« De la neige en hiver | Deux poids et deux mesures » |
Je fais actuellement des prestations techniques dans un laboratoire de recherche. À mes trop peu moments perdus, il faut aussi que je m'occupe de stagiaires. Certaines fois, j'ai de la chance, il s'agit presque d'êtres humains normalement constitués, c'est-à-dire avec deux bras, deux jambes et un cerveau pour signifier qu'ils existent. D'autres fois, je n'ai pas de chance. C'est le cas actuellement.
Si en septembre dernier, un stagiaire est parti de mon bureau pour voguer vers de nouvelles aventures en me disant merci pour ce qu'il avait appris — c'est bien la première fois que cela m'arrive —, j'ai hérité depuis de stagiaires disons médiocres pour rester poli. Je ne prétends pas qu'un stagiaire doive être opérationnel. S'il l'était, il ne serait plus stagiaire. En revanche, j'attends d'un stagiaire qu'il sache lire et écrire, s'il comprend ce qu'il lit c'est encore mieux, et qu'il soit présentable. À l'automne dernier, c'était une descente aux enfers et Dante n'était pas loin. J'en ai eu un qui avait tout compris de SQL et qui m'a fait dès que j'avais le dos tourné des requêtes SQL de cinq pages. Quand je vous aurai dit qu'une page est constituée de cinq mille signes, vous aurez compris pourquoi il me mettait à genoux un serveur pourtant parfaitement dimensionné.

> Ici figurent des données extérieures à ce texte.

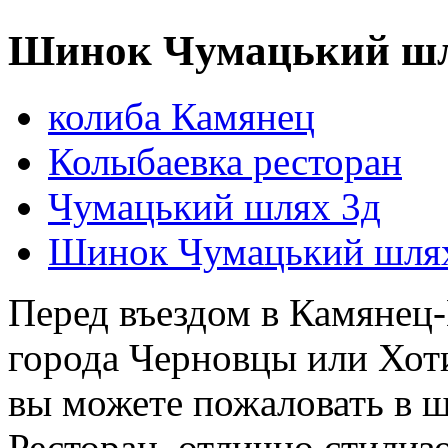
Шинок Чумацький шл
колиба Камянец
Колыбаевка ресторан
Чумацький шлях 3д
Шинок Чумацький шлях
Перед въездом в Камянец-
города Черновцы или Хоти
вы можете пожаловать в 
Ресторан, отлично стили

Début février, j'en ai vu arriver un autre. La moindre des choses que l'on puisse objectivement dire est qu'il n'est pas en avance pour son âge. Admettons, tout le monde peut faire des erreurs d'orientation. Mais après avoir essayé de lui faire faire quelques menues choses durant un mois, je l'ai lâchement orienté vers un collègue qui, je pense, ne me remerciera jamais assez. Le stagiaire, au moins, devrait me remercier car si je n'avais pas réussi à m'en défaire, je pense que je l'aurais mis sur orbite à mains nues assez rapidement, voire que je lui aurais fait intégrer les règles d'accord du participe passé avec l'auxiliaire avoir et les verbes pronominaux à grands coups de Bled. Au sens propre, les coups. D'une hygiène douteuse, reniflant en permanence à tel point que je lui ai offert un paquet de mouchoirs en papier, il a beaucoup de mal avec le téléphone. Quant à sa compréhension de la chose écrite dans une langue que je ne puis qualifier autrement que d'être sa langue maternelle, je n'en parle même pas.

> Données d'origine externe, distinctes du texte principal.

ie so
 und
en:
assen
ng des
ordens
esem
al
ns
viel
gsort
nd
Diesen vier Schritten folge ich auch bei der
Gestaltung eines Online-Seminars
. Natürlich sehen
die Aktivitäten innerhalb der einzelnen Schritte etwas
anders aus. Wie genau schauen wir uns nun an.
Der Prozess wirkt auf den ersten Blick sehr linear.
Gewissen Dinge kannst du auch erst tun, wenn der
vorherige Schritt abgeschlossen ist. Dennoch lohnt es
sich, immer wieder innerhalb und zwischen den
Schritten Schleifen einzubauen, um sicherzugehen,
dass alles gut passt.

J'ai pour ma part arrêté d'enseigner il y a quelques années en écoles d'ingénieurs car les sciences dures n'ont plus les faveurs de ce jeune public. Des ingénieurs dits chargés d'affaires, on en forme par wagons entiers, mais l'esprit fantassin se perdant, il faut vraiment se lever de bonne heure pour trouver des jeunes ingénieurs faisant encore de la technique. J'ai comme l'impression que d'ici quelques années, nous allons avoir un problème. Que ferons ces fumeux (sic) chargés d'affaires s'il n'y a plus personne pour assurer in fine le travail ? Je ne sais donc pas, même si j'ai une petite idée, d'où vient ce défaut de formation. En tout état de cause, le niveau théorique des stagiaires qui arrivent devant moi est de plus en plus ténu. Mon vieux prof de math de spé aurait pu dire qu'il tend asymptotiquement vers zéro, c'est-à-dire qu'aussi loin qu'on regarde, il en restera toujours quelque chose. C'est le point de vu optimise d'une personne qui n'a pas à essayer d'en tirer quelque chose.
Cette baisse significative de niveau est pourtant assez récente. Il y a dix ans, j'arrivais à encadrer correctement trois stagiaires de licence professionnelle (BAC+3), un stagiaire ingénieur et deux thésards tout en faisant mon travail. Il suffisait de prendre un peu de temps tous les jours avec eux pour voir ce qui allait et ce qui n'allait pas et, le cas échéant, de remettre les choses sur les bons rails. Aujourd'hui, si je veux encadrer correctement un seul stagiaire, il faut que je sois sans cesse derrière lui à surveiller ce qu'il fait. Deux relève d'une mission impossible. Quant à leur utilisation d'internet, outre Tronche-livre® et Cuicui®, leur utilisation se résume à rechercher des réponses souvent fausses à des questions pourtant simples. Taper quelque chose dans un moteur de recherche est tellement plus reposant que de réfléchir un peu… Et on ne risque pas de se fouler un neurone !
D'un encadrement gratifiant, je suis aujourd'hui passé à quelque chose qui ressemble assez à l'idée que je me fais d'un garde-chiourme mâtiné d'une nounou. Je ne pense pas être payé pour cela.